Tuesday, June 13, 2017

Breaking Anne--A Review

*Spoilers ahead!
One of my favorite book series growing up was Anne of Green Gables.  I loved the imaginative, ebullient, intelligent redhaired heroine and the other characters that populated her world: shy Matthew, practical Marilla, gossipy, generous Rachel Lynde, Anne's friends, including the loyal Diana Barry, and of course the cocksure Gilbert Blythe, enemy turned rival turned friend turned love interest (spoiler alert--she marries him.  They have six kids together.)  I read all the books and own the Kevin Sullivan miniseries.  So, naturally, when Anne with an E came to Netflix, I had to watch it.  Especially since it was created by Breaking Bad creator Moira Walley-Beckett.
BIIIIG mistake.  They took my favorite character and put her in Bizarro World.
Walley-Beckett wanted to focus on Anne (played by Amybeth McNulty) as the abused orphan, delving into her backstory to create trauma.  Fans of the book will know that Anne was orphaned in infancy and passed around to two different foster homes.  In the first, her foster father was a violent alcoholic.  In the second, her foster mother had twins three times in succession.  Both foster parents used Anne as childcare, even though she was a child herself.  After her second foster father died, Anne spent a few months in an orphanage until she was placed with the Cuthberts, who originally wanted a boy.  As a result of this level of neglect, Walley-Beckett wrote Anne as a broken character.  Rather than being the dreamer of dreams who must express ideas that are too big and beautiful to hold in, Anne talks and imagines to escape frequent flashbacks of abuse.  In this world, Mr. Hammond keels over from a heart attack while beating Anne.  In this world, the town of Avonlea shuns Anne for her orphan status.  Anne herself is no help in this regard.  Her energy is frenzied, as if she is afraid to stop talking or moving out of fear.  She comes off as less eccentric and more unhinged, collapsing to the ground in agony upon hearing that the Cuthberts wanted a boy.  While McNulty is a competent actress, she still struggles with the bad writing.

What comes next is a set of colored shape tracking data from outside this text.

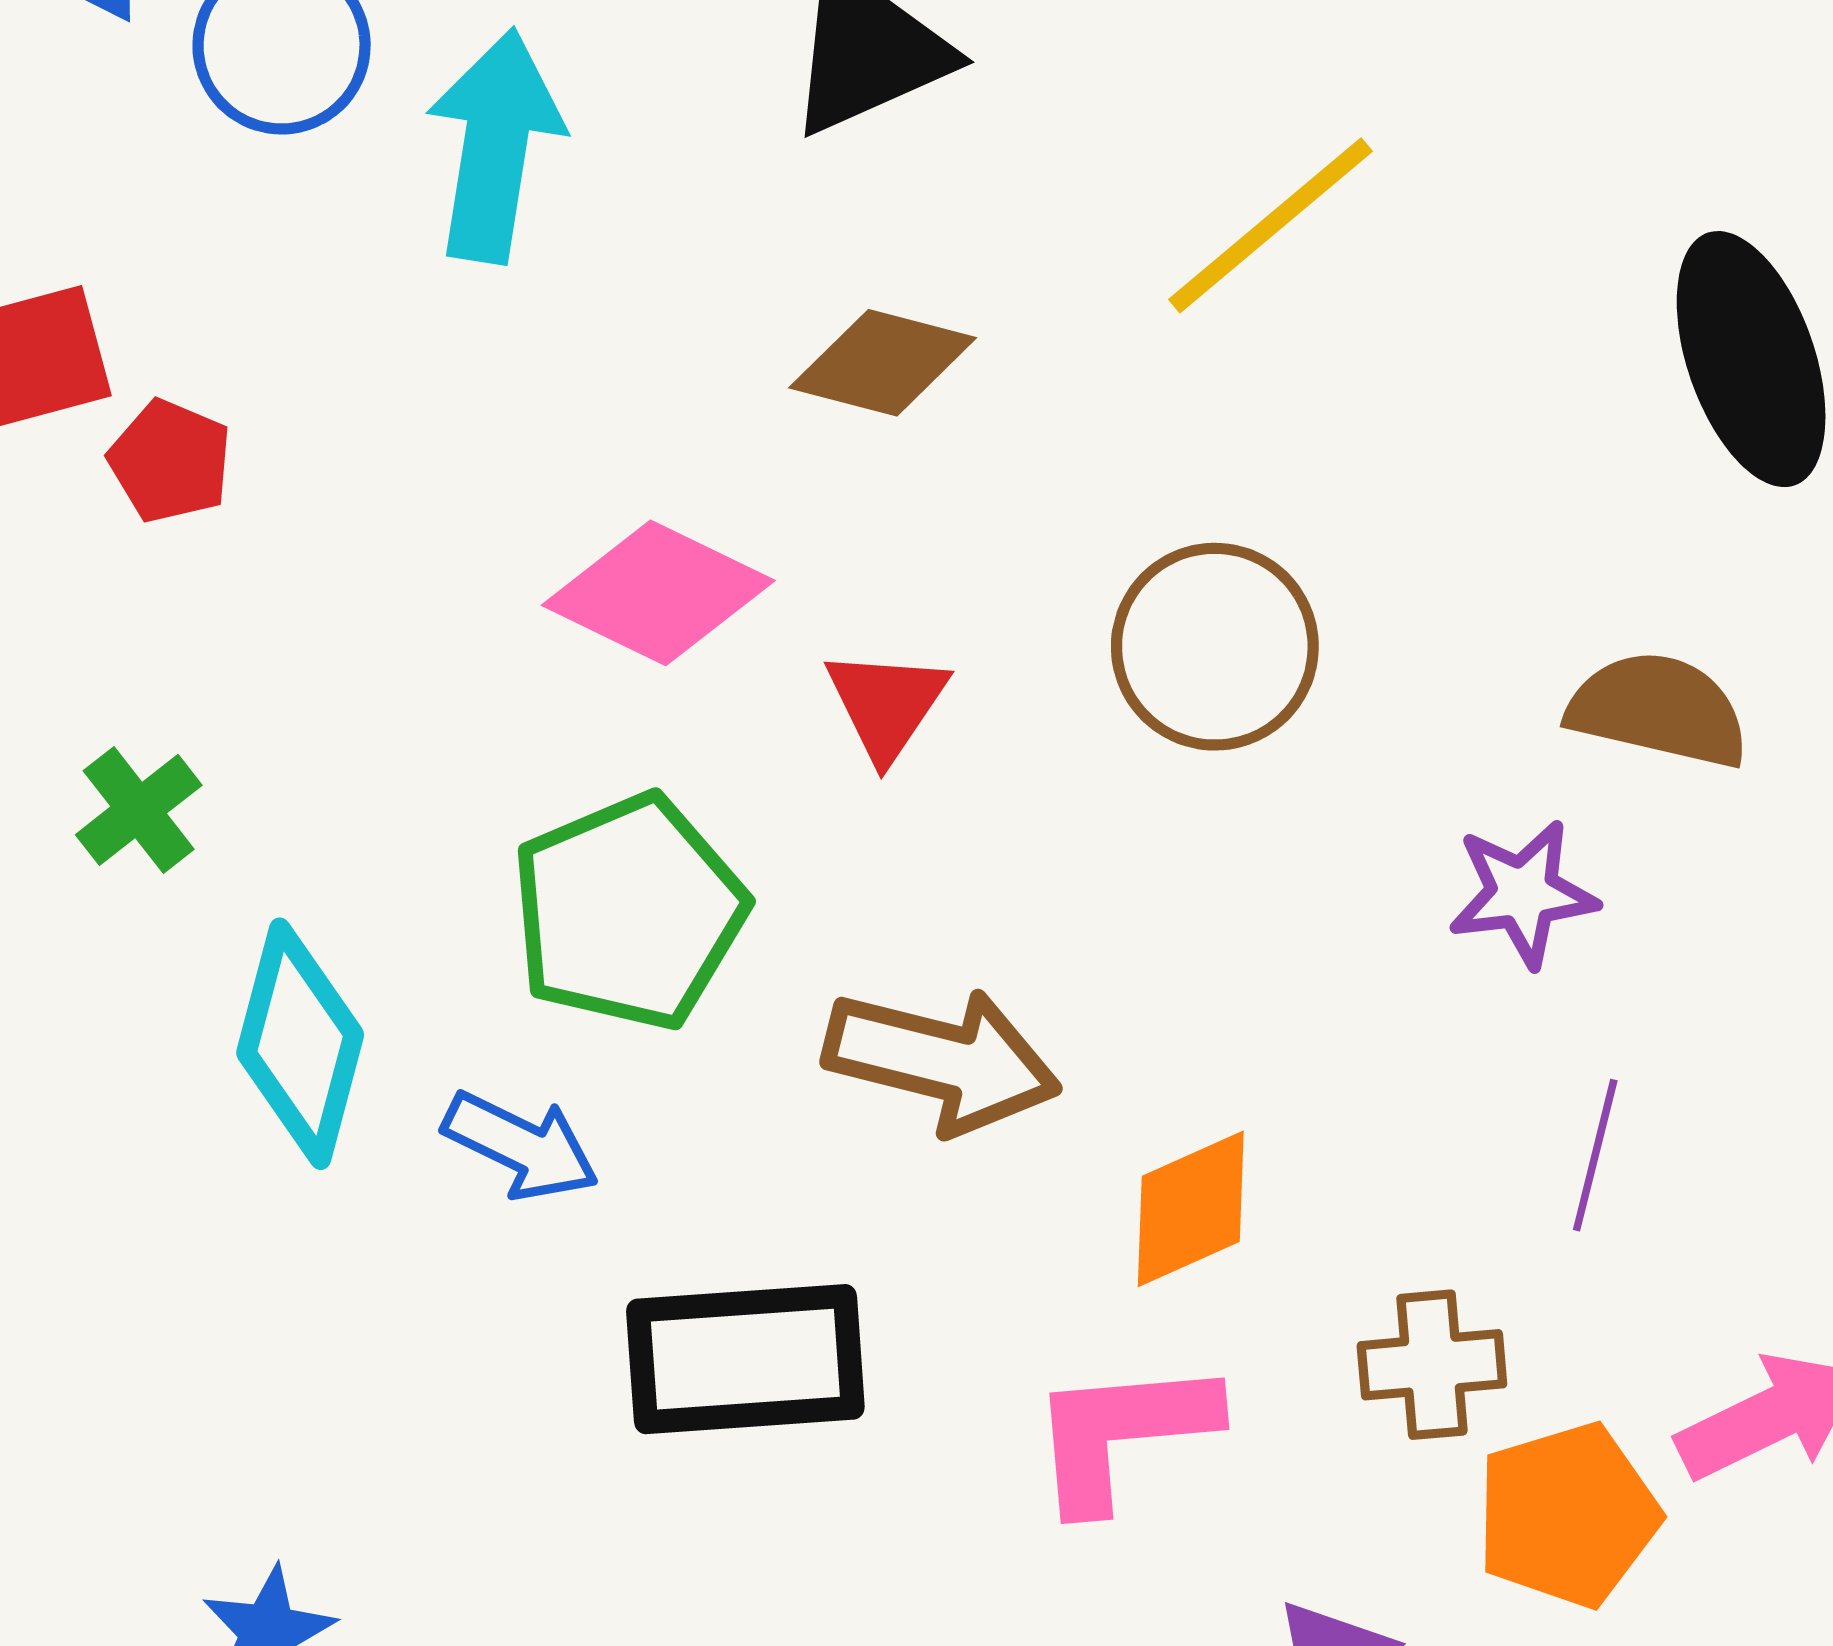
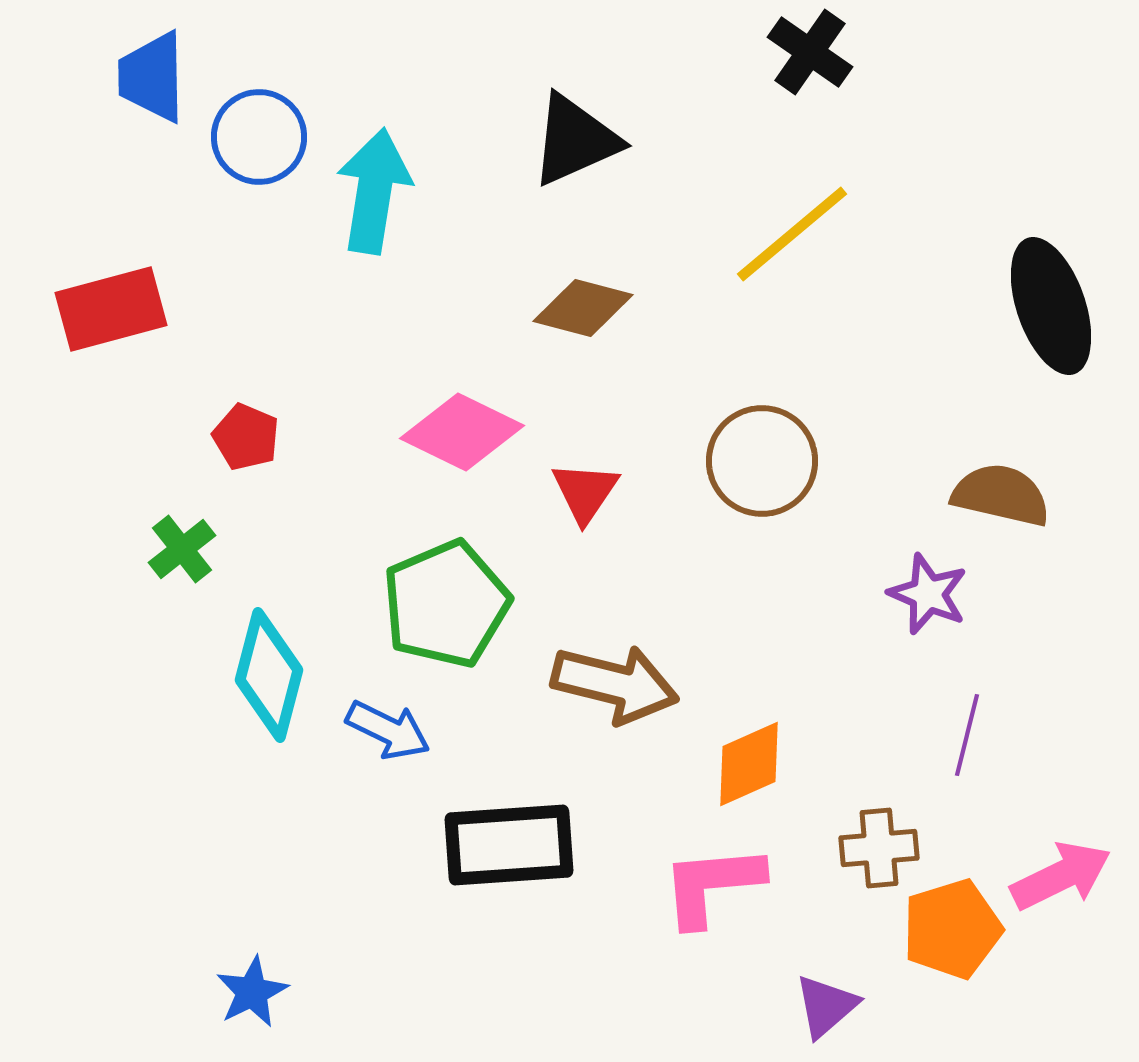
red pentagon: (170, 461) -> (246, 437), moved
purple star: (1523, 893) -> (928, 594), turned 30

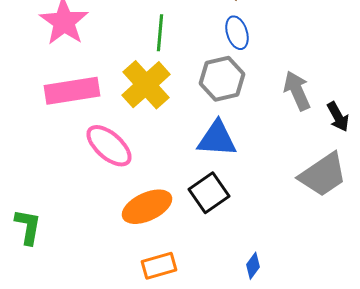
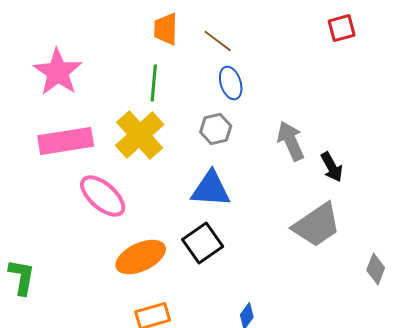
gray hexagon: (222, 79) -> (216, 129), size x0.7

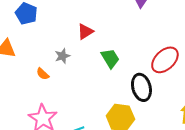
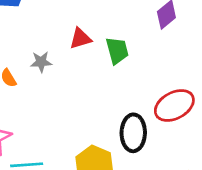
green trapezoid: (110, 58) -> (117, 51), moved

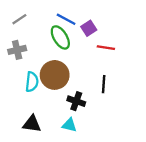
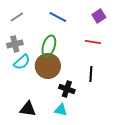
purple square: (89, 28) -> (99, 16), moved
green ellipse: (60, 37) -> (49, 46), moved, turned 50
cyan semicircle: (32, 82) -> (22, 62), moved, turned 42

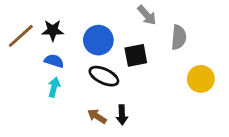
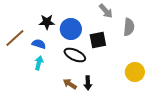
black star: (53, 30) -> (47, 22), moved
brown line: (21, 36) -> (15, 38), moved
yellow circle: (201, 79) -> (135, 72), moved

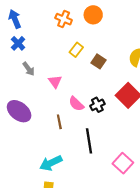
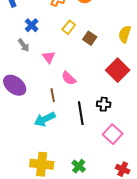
blue cross: (18, 43) -> (32, 25), moved
black cross: (97, 105) -> (104, 104), moved, turned 32
cyan arrow: (51, 163) -> (45, 119), moved

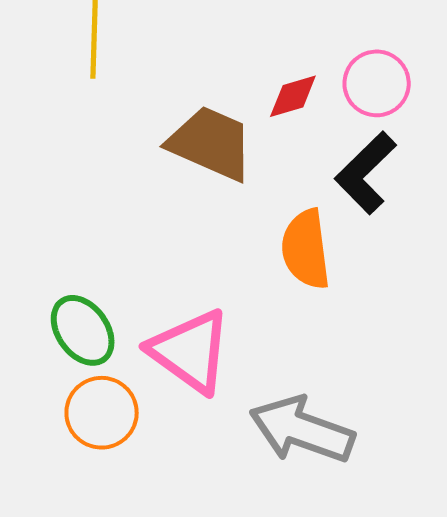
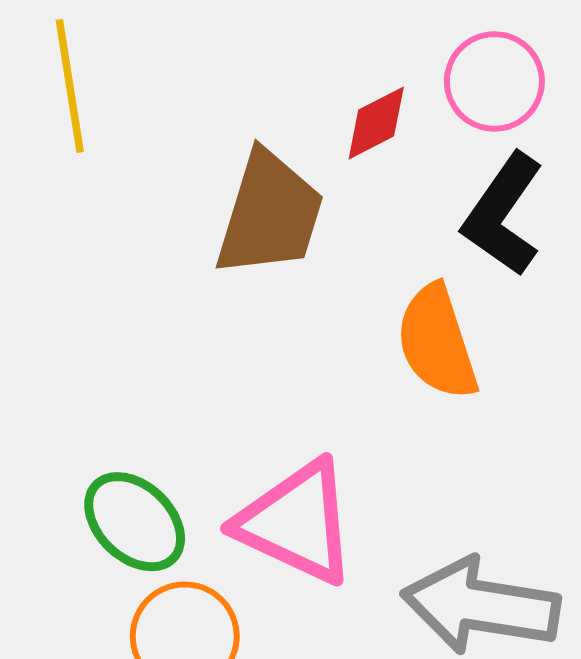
brown trapezoid: (211, 143) -> (270, 214), turned 94

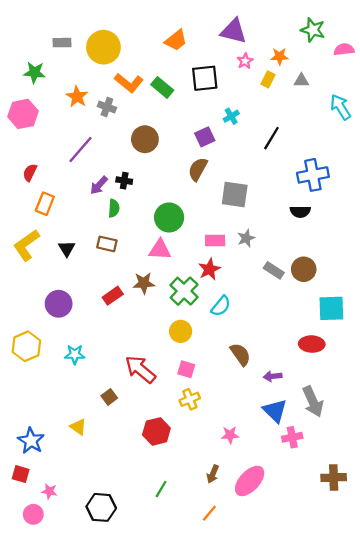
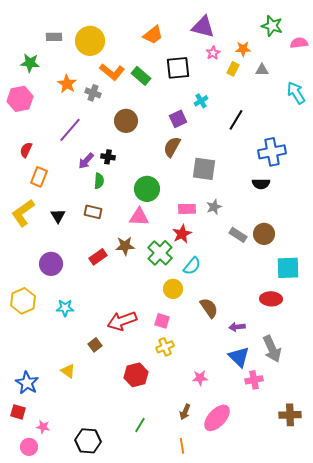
yellow circle: (181, 331) -> (173, 289), moved
red arrow: (140, 369) -> (122, 321), turned -60
orange line: (209, 513) -> (182, 446), turned -49

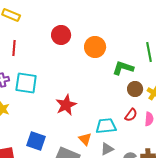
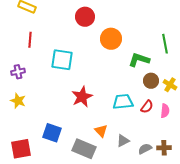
red circle: (61, 35) -> (85, 17), moved
cyan square: (26, 83) -> (62, 60), moved
cyan trapezoid: (106, 126) -> (123, 102), moved

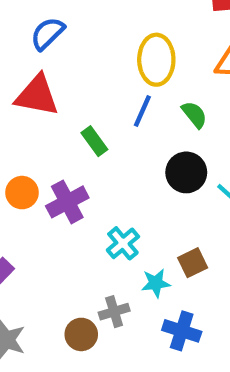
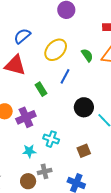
yellow ellipse: (156, 60) -> (56, 50), moved, turned 40
green semicircle: (194, 115) -> (87, 55), moved
cyan cross: (123, 243) -> (51, 139), turned -35
cyan star: (156, 283) -> (29, 151), moved

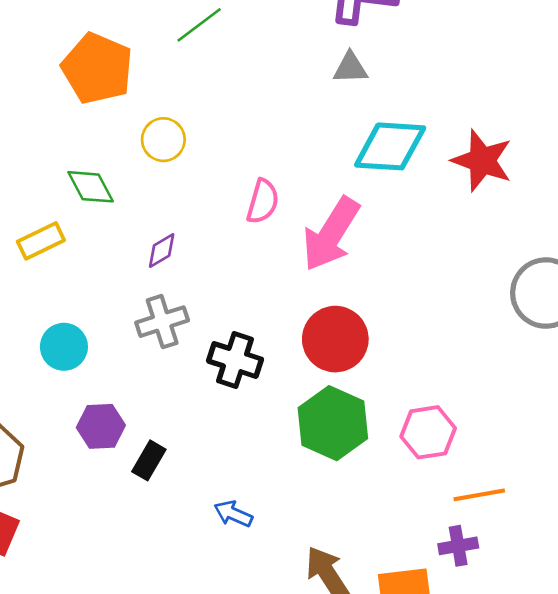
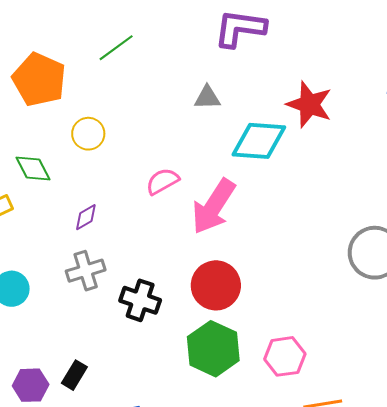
gray triangle: (350, 68) -> (207, 98), moved
red star: (482, 161) -> (309, 104), moved
pink semicircle: (263, 202) -> (162, 181), turned -136
purple hexagon: (101, 426) -> (31, 385), moved

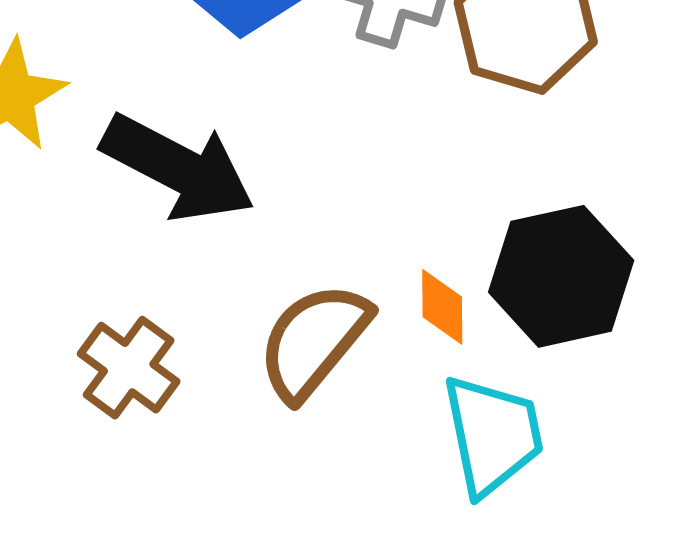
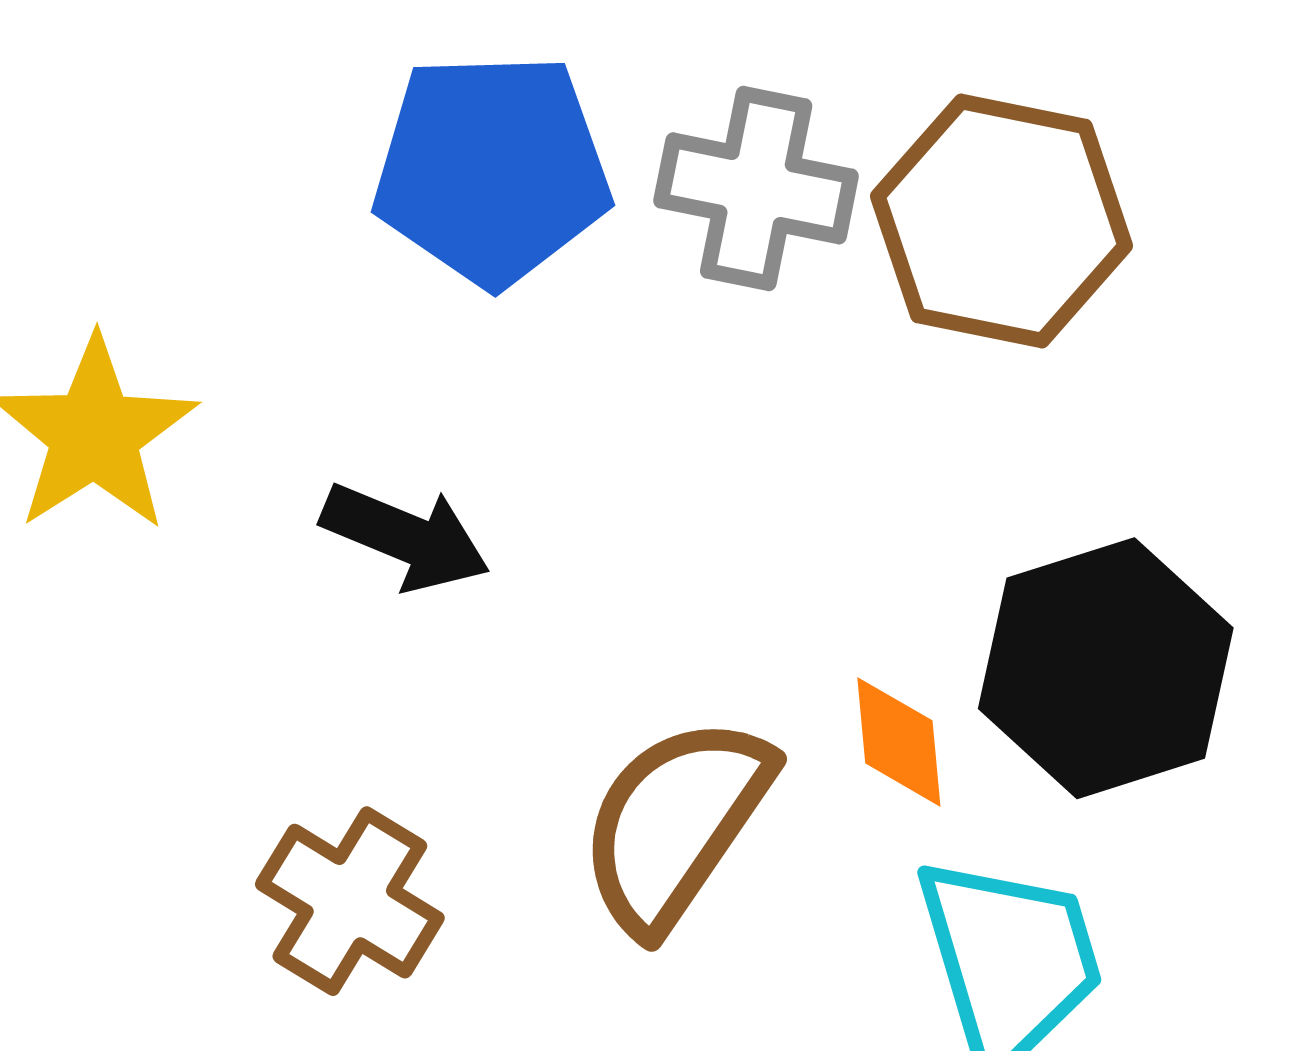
black arrow: (178, 168) -> (406, 537), size x0.6

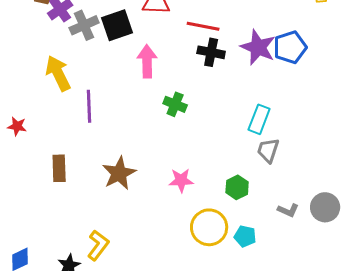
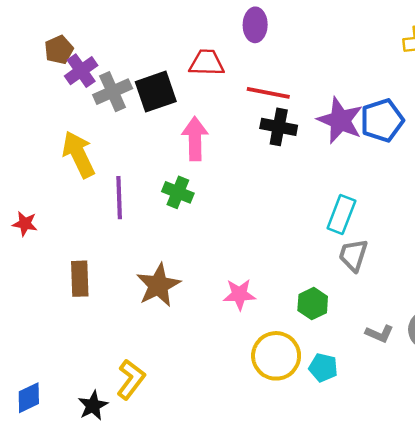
green cross: (175, 104) -> (178, 192), moved

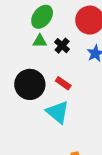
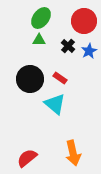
black cross: (62, 46) -> (68, 46), moved

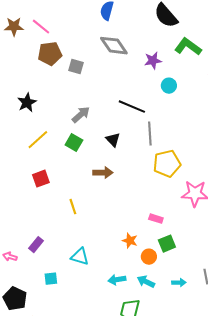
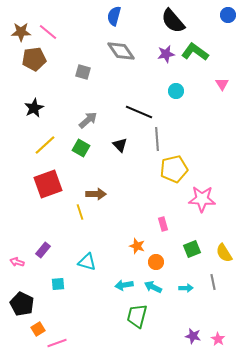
brown pentagon: (50, 54) -> (34, 59), moved
purple star: (153, 61) -> (166, 54), moved
brown arrow: (103, 173) -> (96, 194), moved
red square: (41, 179) -> (48, 184), size x1.6
pink rectangle: (156, 219) -> (163, 224), turned 56
green square: (167, 244) -> (192, 249), moved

Aside from taking liberties with Anne's character, the writers also took many liberties with the story, making it as bleak as the iron-cold settings it was filmed against.  The main conflict of the novel was resolved within the first eight chapters, and the rest of the novel is a coming of age stories filled with many charming vignettes of Anne's growth.  Few of them survived the writing process of the series.  There was no playing the lily maid.  No walking the ridgepole of the roof.  No dive-bombing Aunt Josephine.  No liniment cake.  No accidentally dyeing hair green.  Instead, we are treated to the following:
  • Anne begging pennies in a train station (just to drive home that she was unwanted--we got that!)
  • Lifelong conservative Marilla Cuthbert attending a suffrage meeting (more up Rachel Lynde's alley)
  • Anne antagonizing the Cuthbert's hired farmhand (great way to make a first impression on potential foster parents)
  • Anne telling her classmates about Mrs. Hammond repeatedly trying to escape her husband's "pet mouse," who lived in his front pocket and got her pregnant with all those twins.  (Because what children's book is complete without marital rape?)
  • Gilbert becoming an orphan (It wasn't bleak enough already?)
  • Matthew attempting suicide (Completely out of character.  Matthew was not only a religious man, he was the sort of person who would work to his last breath.)
  • Aunt Josephine going from acerbic-tongued spinster to lesbian in mourning (While I don't mind the representation, I rather like the acerbic-tongued old lady.  Besides, why can't we have asexual characters if we're going to represent?)
  • Anne's first period.  (At least Marilla didn't go Margaret White on her.)
If Moira Walley-Beckett wanted to create a series highlighting the fate of orphans, home children and foster children in the late 19th century, fine.  I'm all for it.  Many of them did suffer abuse and neglect, and even under the best of circumstances were forced to be servants and farmhands while still children.  Just leave my favorite book out of it.